Renowned cricket writer Peter Roebuck was "totally in despair" before jumping from a hotel window in South Africa after being questioned by police about an alleged sexual assault, an English inquest held almost 13 years after his death was told.
The English-born Roebuck, 55, a former captain of first-class county Somerset, had been in Cape Town to commentate on a match between Australia and South Africa in November 2011 when he died after a fall from the sixth floor of the Southern Sun hotel.
An inquest jury at Cheshire Coroner's Court in northwest England reached a conclusion of suicide on Friday.
The coroner's court heard Roebuck, a columnist for the Sydney Morning Herald, was alleged to have sexually assaulted a 26-year-old man in his hotel room on November 7 when they arranged to meet to discuss whether the commentator could financially support the student through university.
A complaint was made to the police on November 12 and that evening officers went to Roebuck's hotel to arrest him.
Detective Aubrey McDonald, the arresting officer, said he stepped outside the hotel room to make a phone call and then heard his colleague, Lieutenant Cecil Jacobs, shouting at Roebuck.
He added: "Seconds later I heard a sound which I now know was Peter Roebuck falling to the first-floor balcony."
Roebuck received a suspended prison sentence in England in 2001 for common assault after caning three South African teenage cricketers who had stayed with him in 1999.

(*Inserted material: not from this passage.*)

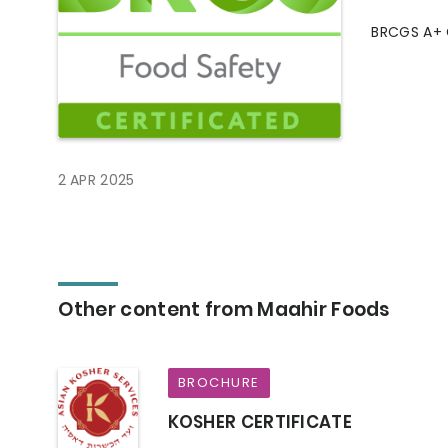
BRCGS A+ 
2 APR 2025
Other content from Maahir Foods
BROCHURE
KOSHER CERTIFICATE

Roebuck's sister, Dr Margaret Frostick, told the Cheshire court he had pleaded guilty "just so he could go and carry on with his job".
Dr Frostick said: "He was horrified that such false allegations could be laid against him and that he was unable to persist in getting to prove his innocence."
The same cause of death was recorded at an inquest held in South Africa, which was not attended by Roebuck's family members.
But Dr Frostick and two other relatives were at Friday's inquest, with the senior coroner for Cheshire, Jacqueline Devonish saying: "I'm sorry the case has taken such a long time for us to progress, but it was in part waiting to find out about a renewed hearing in South Africa which hasn't come to pass."